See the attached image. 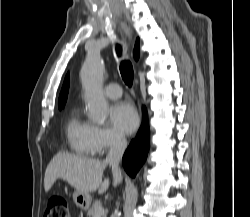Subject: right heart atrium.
Returning a JSON list of instances; mask_svg holds the SVG:
<instances>
[{
	"instance_id": "1",
	"label": "right heart atrium",
	"mask_w": 250,
	"mask_h": 217,
	"mask_svg": "<svg viewBox=\"0 0 250 217\" xmlns=\"http://www.w3.org/2000/svg\"><path fill=\"white\" fill-rule=\"evenodd\" d=\"M91 143L94 154L102 155L109 150L122 147L125 138L112 128L93 126Z\"/></svg>"
}]
</instances>
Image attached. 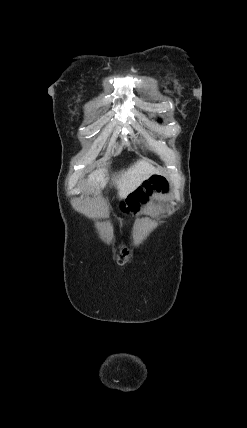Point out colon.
Returning a JSON list of instances; mask_svg holds the SVG:
<instances>
[{"label": "colon", "mask_w": 247, "mask_h": 428, "mask_svg": "<svg viewBox=\"0 0 247 428\" xmlns=\"http://www.w3.org/2000/svg\"><path fill=\"white\" fill-rule=\"evenodd\" d=\"M167 190L166 180L160 176H152L146 180L141 187H139L135 192L130 196V199H114L113 207L114 208H126L124 210H119V215H124L126 217H141L143 215V210L141 208H136L138 202L141 207L146 208L149 205L150 194L153 192H164ZM115 225L114 223L112 224ZM121 228H127L128 222L121 221Z\"/></svg>", "instance_id": "colon-1"}]
</instances>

* [EXERCISE INSTRUCTIONS]: Tell how many lines in the records above carry the word "label". Only the number should appear in the reply.

* [EXPECTED OUTPUT]: 2